Sunday, September 12, 2010

Quants and Black Swans

I've left this blog unattended for more than a year. It's refreshing to read the questions I've had a year ago with regards to the feasibility of using mathematics in trading.

In the past year, I've:

1. gone from working for a software vendor developing retail banking software (loans accrual, general ledger transactions, account origination workflow, etc), which deals with retail banking clients, to working for a fund service provider developing data connectivity solutions (portfolio reconciliation, instrument/trade/price loading, broker instructs), which deals with hedge funds and prime brokers.

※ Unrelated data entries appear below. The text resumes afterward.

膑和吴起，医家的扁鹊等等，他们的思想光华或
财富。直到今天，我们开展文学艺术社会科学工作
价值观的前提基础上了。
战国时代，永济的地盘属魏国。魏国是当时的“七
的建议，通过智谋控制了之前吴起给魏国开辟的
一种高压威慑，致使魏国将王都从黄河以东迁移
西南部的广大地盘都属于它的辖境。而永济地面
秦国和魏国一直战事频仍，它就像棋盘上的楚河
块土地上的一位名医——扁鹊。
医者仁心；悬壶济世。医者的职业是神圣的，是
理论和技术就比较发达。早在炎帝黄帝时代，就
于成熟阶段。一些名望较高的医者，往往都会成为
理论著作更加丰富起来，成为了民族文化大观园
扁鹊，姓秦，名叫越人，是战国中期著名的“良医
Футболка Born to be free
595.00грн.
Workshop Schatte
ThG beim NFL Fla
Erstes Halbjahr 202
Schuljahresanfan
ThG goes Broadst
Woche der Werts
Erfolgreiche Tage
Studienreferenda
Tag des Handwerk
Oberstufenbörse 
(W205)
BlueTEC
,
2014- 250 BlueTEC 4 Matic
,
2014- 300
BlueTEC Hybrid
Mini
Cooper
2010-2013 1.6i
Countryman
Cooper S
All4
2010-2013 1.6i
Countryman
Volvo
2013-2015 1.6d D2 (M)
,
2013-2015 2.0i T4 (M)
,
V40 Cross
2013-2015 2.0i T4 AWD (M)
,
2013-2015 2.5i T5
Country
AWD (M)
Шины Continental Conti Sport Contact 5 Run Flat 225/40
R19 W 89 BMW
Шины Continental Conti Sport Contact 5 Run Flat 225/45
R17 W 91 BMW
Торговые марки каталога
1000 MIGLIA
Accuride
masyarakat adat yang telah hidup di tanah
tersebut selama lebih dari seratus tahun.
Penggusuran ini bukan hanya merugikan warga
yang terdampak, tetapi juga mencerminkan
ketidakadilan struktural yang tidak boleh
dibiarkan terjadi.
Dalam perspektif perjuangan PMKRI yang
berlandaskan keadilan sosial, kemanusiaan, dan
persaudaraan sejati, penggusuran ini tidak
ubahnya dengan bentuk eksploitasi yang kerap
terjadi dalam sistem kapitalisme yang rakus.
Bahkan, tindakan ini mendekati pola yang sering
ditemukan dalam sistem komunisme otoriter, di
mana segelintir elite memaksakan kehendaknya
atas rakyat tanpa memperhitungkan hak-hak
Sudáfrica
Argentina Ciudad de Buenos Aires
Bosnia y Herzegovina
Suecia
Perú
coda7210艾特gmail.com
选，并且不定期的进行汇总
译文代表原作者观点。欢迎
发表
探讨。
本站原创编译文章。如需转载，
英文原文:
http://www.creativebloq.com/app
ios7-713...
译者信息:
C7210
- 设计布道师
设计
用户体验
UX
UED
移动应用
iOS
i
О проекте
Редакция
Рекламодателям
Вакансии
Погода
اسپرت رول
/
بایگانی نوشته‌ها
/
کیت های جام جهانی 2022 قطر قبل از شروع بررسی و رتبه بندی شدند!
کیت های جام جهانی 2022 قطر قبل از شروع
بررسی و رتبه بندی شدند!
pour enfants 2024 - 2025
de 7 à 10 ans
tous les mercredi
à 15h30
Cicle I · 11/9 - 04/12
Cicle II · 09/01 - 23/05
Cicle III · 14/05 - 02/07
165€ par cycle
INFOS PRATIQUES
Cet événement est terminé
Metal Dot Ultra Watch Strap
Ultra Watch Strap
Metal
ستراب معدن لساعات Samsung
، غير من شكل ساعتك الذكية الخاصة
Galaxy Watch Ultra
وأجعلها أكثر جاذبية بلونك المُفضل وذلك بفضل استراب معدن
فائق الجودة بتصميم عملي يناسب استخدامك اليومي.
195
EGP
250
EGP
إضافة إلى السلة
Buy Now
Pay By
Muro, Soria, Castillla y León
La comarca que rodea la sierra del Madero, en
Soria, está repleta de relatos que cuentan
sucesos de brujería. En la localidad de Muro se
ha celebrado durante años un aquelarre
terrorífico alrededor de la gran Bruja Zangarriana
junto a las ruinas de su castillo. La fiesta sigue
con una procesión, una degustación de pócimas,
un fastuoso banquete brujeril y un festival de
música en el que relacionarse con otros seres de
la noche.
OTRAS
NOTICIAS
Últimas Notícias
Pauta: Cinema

2. entered the world of stocks and derivatives trading (and put forex trading on hold for now), bought a Jul40 covered call on BP when it was trading at $31, made the mistake of rolling it into an Oct35 call when the stock price continued to fall before bottoming out at $26 (its now trading at $38), but also bought Mar11 SSFs on BP and RIG and an Apr21 call on MSFT which look pretty underpriced despite the present economic climate.

3. learnt about a mathematician called Paul Wilcott and the course which he's started, read Scott Paterson's 'The Quants', read Nassim N Taleb's 'Fooled by Randomness', started reading 'The Black Swan' by the same author, decided to enroll for the MFE program, scored 1500 on the GRE, looked up my former professors for recommendation letters, and registered for the GRE Maths Subject test.

Looking back on my 1st 2 posts, I realized that the idea of using statistical analysis - of "crunching numbers" - for making trading decisions fall squarely into the field of quantitative finance. I was describing, albeit simplistically, a concept which may already be in place in quantitative strategies today. I'd like to think that a firm like Renaissance Technologies would invoke regression-to-the-mean in some of its trading decisions, especially if it really is a contrarian fund as Paterson suggests.

I've also realized that I need to enter the world of quants if I am to pursue my interest in this area. Or rather, if I am to achieve my goal of being mathematically certain of the probabilities involved in my trading decisions, ideally by being able to discover trades in which the expected profits is x with a margin of error less than x (in other words, trades with guaranteed profits).

But, as demonstrated in 1998 and 2007, mathematical models can go horribly wrong. I've learnt from Taleb's books that these collapses can be attributed to "Black Swan" events. It is very easy to create quantitative models which are incorrect, because stock prices and other financial statistics belong in "Extremistan", an analogy used by Taleb to describe populations of data points in which a single extreme value can severely disrupt any prevailing assumptions about the population mean (eg making statements about the average annual income of Americans after analyzing a sample of 1 (or 10, or 100) million Americans, and then adding Bill Gates to the sample). In my own words, it is important not to underestimate the standard deviation of any models used in making investment decisions.

Nevertheless, I will still need an education in mathematical finance. The knowledge gained from people who'd already done the same thing before me, coupled with the necessary temperance to avoid over-reliance on statistical assumptions, should enable me to develop a quantitative model with which I can trade profitably. So here we go.